Hilderbrand, Elin. The Blue Bistro. St. Martins, 2010. 336 pp. ISBN 9780312628260. $16.99
*****
Growing up, we didn’t have a lot of money for fine dining or vacations; my parents took my brother and I over the Cape Cod Canal to visit Edaville Railroad once, when we were maybe 4 & 6, and it took me 20 years to return. The strong sense of deja vu at the sight of scrub pines, weathered shingle homes, and salt tang air made me immediately feel like I’d come home. The Cape is magical, and I feel the odd sense of homecoming every time I return.

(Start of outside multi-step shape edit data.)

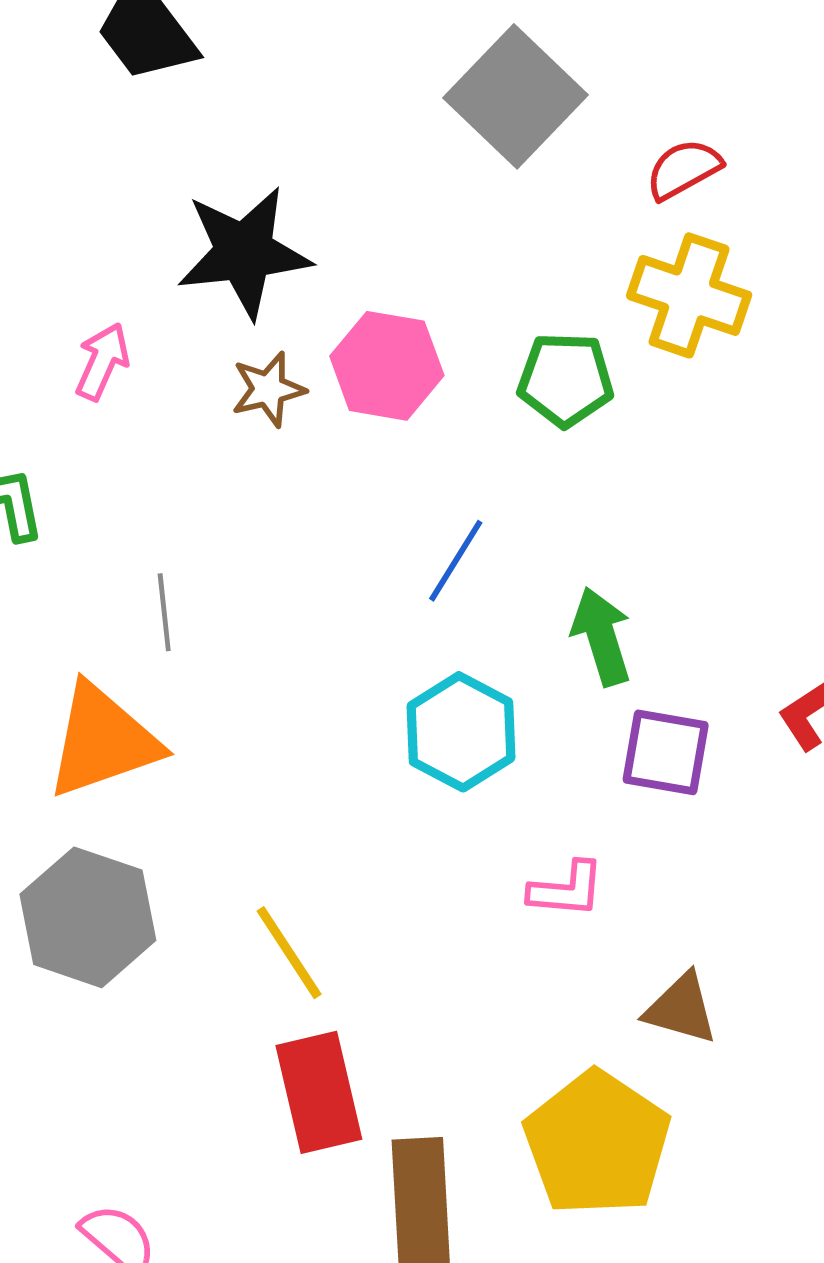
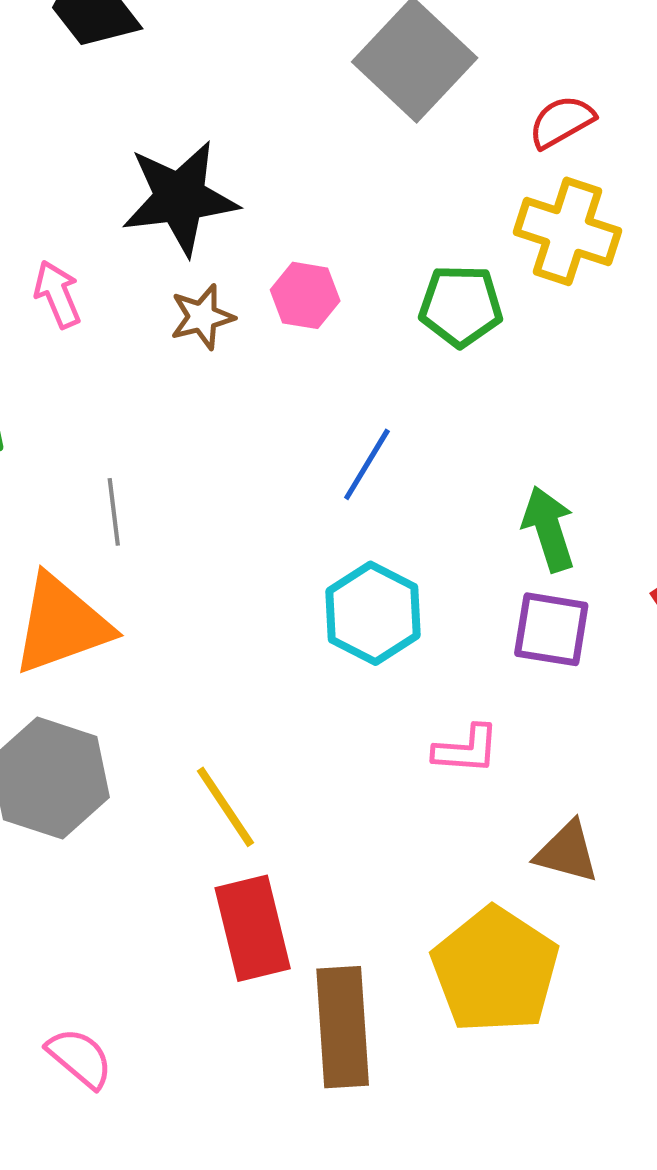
pink arrow: (102, 361) -> (58, 294), turned -46
pink hexagon: (387, 366) -> (305, 295), size x0.7
green arrow: (602, 636) -> (549, 529), moved

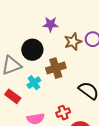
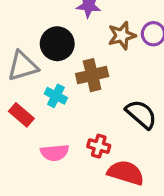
cyan cross: (34, 83) -> (56, 96), turned -32
red cross: (63, 113) -> (99, 146), turned 32

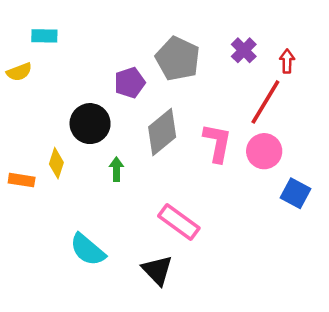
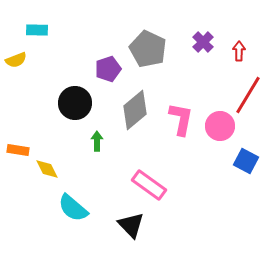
red line: (265, 102) -> (248, 95), moved
yellow diamond: (56, 163) -> (47, 169), moved, turned -45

Besides the fact that The Blue Bistro is set on a romantic and charming Nantucket Island off the coast of my native Massachusetts, I am not sure I can completely place what I find so compelling about it that I’ve read this book about 20 times in the last ten years. Is it the fly on a wall feeling to the restaurant industry? The encapsulation of summer on the Cape? The hopeful but doomed romance? The mouthwatering menu descriptions? All of the above.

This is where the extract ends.